Caring for your gut microbiome can contribute to your mental wellbeing and longevity because there’s a second “brain” in your gut (the enteric nervous system), and it is nearly just as important as your actual brain when it comes to producing the chemicals that make you happy and keep you healthy.
☝FACT☝In mice, L. reuteri supplementation was shown to improve depressive behaviour and improve the body’s serotonin metabolism.
The decline in dopamine signalling with age has led to research into how to solve this problem. Dopamine can’t be found in food, so you can’t eat it, which is why scientists looked to its precursor molecules for answers.
As it happens, the body can turn tyrosine - an amino acid - into dopamine via a complex chain of reactions. Tyrosine is found in food, and many online sources tell people to eat tyrosine-rich foods to boost their dopamine levels.
However, the reality is somewhat different. Studies looking at tyrosine supplementation to support dopamine signalling in the brain offer very different results. Some indicate that it can help but only when dopamine function is intact, while others show that it doesn’t, and may even be detrimental in older people.
☝**Is dopamine an endorphin?**☝ No, endorphins naturally relieve pain and cause euphoria. Dopamine happiness comes from the brain’s reward system.
Endorphins make you happy, but not in the way you might think. Endorphins are hormones and neuro-signalling molecules that function as painkillers. They inhibit the transmission of pain signals in the central nervous system by binding to opioid receptors (the body’s natural morphine).

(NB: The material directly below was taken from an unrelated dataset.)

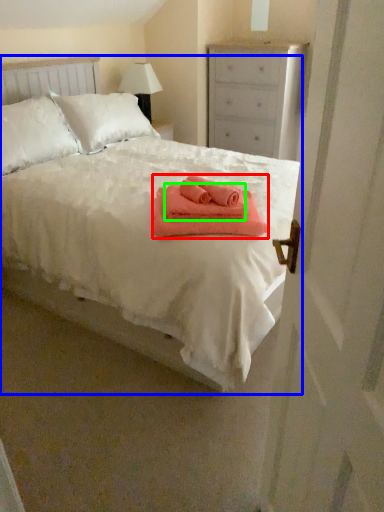 Question: Which object is positioned farthest from bath towel (highlighted by a red box)? Select from bed (highlighted by a blue box) and bath towel (highlighted by a green box).

Choices:
 (A) bed
 (B) bath towel

Answer: (A)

Boost your endorphins (and cardio fitness) with running
Endorphins and dopamine are often confused because each one is a chemical that makes you happy in the broad sense of the term. However, they are in some ways related because, when endorphins bind to receptors of the central nervous system, dopamine (the pleasure hormone) is released.
Yet, happy endorphins didn’t rise to fame because they block pain signals, but because they induce euphoria. That’s right, the ubiquitous “runner’s high” is caused by a big rush of endorphins. Plus, the potent combination of endorphins and dopamine explains why people get “hooked” on running.
These hormones or neurotransmitters are involved in promoting a happy mood and positive feelings, and you might know them by different names too. For example, serotonin is also called the happiness hormone, dopamine is a feel-good hormone, and oxytocin is the cuddle hormone.
The gut microbiome has a positive role in the production of neurotransmitters, including dopamine and serotonin. These not only allow neurons to communicate with each other, but also connect the nervous system with the gut. In other words, a happy gut means a happy mind!
There are some natural ways to increase your levels of dopamine, serotonin, and oxytocin which will boost your mood, emotions, and even cognitive function. Activities like exercise, eating a meal with loved ones, and increasing your intake of prebiotics and probiotics are all beneficial.